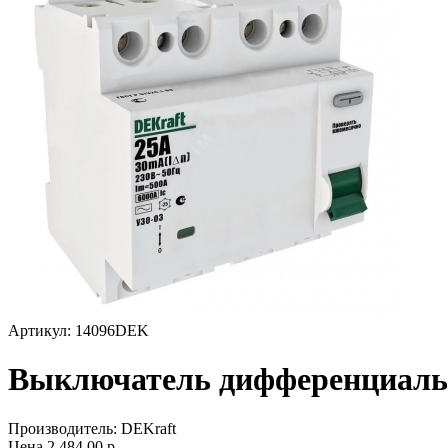
Артикул: 14096DEK
Выключатель дифференциальн
Производитель:
DEKraft
Цена
2 484,00
р.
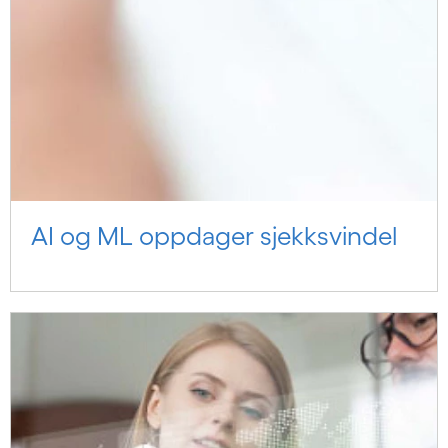
AI og ML oppdager sjekksvindel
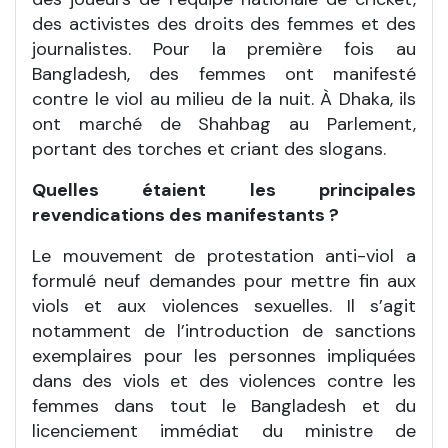
des activistes des droits des femmes et des
journalistes. Pour la première fois au
Bangladesh, des femmes ont manifesté
contre le viol au milieu de la nuit. À Dhaka, ils
ont marché de Shahbag au Parlement,
portant des torches et criant des slogans.
Quelles étaient les principales
revendications des manifestants ?
Le mouvement de protestation anti-viol a
formulé neuf demandes pour mettre fin aux
viols et aux violences sexuelles. Il s’agit
notamment de l’introduction de sanctions
exemplaires pour les personnes impliquées
dans des viols et des violences contre les
femmes dans tout le Bangladesh et du
licenciement immédiat du ministre de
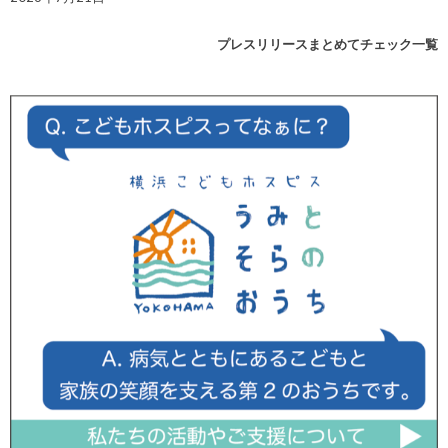
プレスリリースまとめてチェック一覧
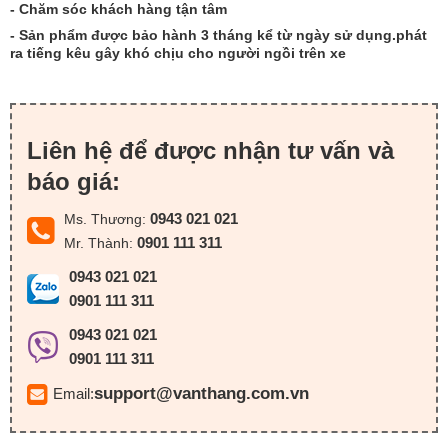
- Chăm sóc khách hàng tận tâm
- Sản phẩm được bảo hành 3 tháng kể từ ngày sử dụng.phát
ra tiếng kêu gây khó chịu cho người ngồi trên xe
Liên hệ để được nhận tư vấn và
báo giá:
0943 021 021
Ms. Thương:
0901 111 311
Mr. Thành:
0943 021 021
0901 111 311
0943 021 021
0901 111 311
support@vanthang.com.vn
Email:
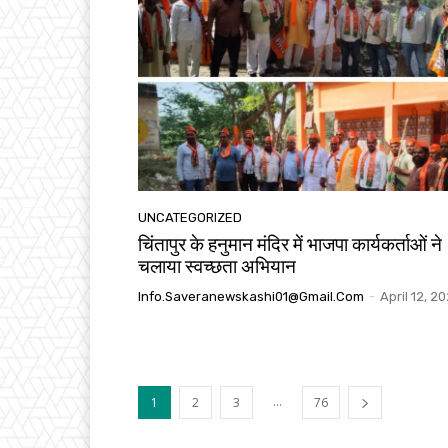
UNCATEGORIZED
चिंतापुर के हनुमान मंदिर में भाजपा कार्यकर्ताओं ने
चलाया स्वच्छता अभियान
Info.saveranewskashi01@gmail.com
-
April 12, 2
...
1
2
3
76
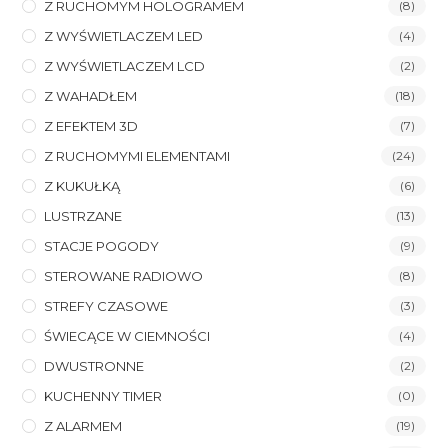
Z RUCHOMYM HOLOGRAMEM
(8)
Z WYŚWIETLACZEM LED
(4)
Z WYŚWIETLACZEM LCD
(2)
Z WAHADŁEM
(18)
Z EFEKTEM 3D
(7)
Z RUCHOMYMI ELEMENTAMI
(24)
Z KUKUŁKĄ
(6)
LUSTRZANE
(13)
STACJE POGODY
(9)
STEROWANE RADIOWO
(8)
STREFY CZASOWE
(3)
ŚWIECĄCE W CIEMNOŚCI
(4)
DWUSTRONNE
(2)
KUCHENNY TIMER
(0)
Z ALARMEM
(19)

**PROBLEM REQUIREMENTS**
Only lines containing "dans" belong in the answer; copy every such line from the records.

**REPLY TO THE TASK**
dans des viols et des violences contre les
femmes dans tout le Bangladesh et du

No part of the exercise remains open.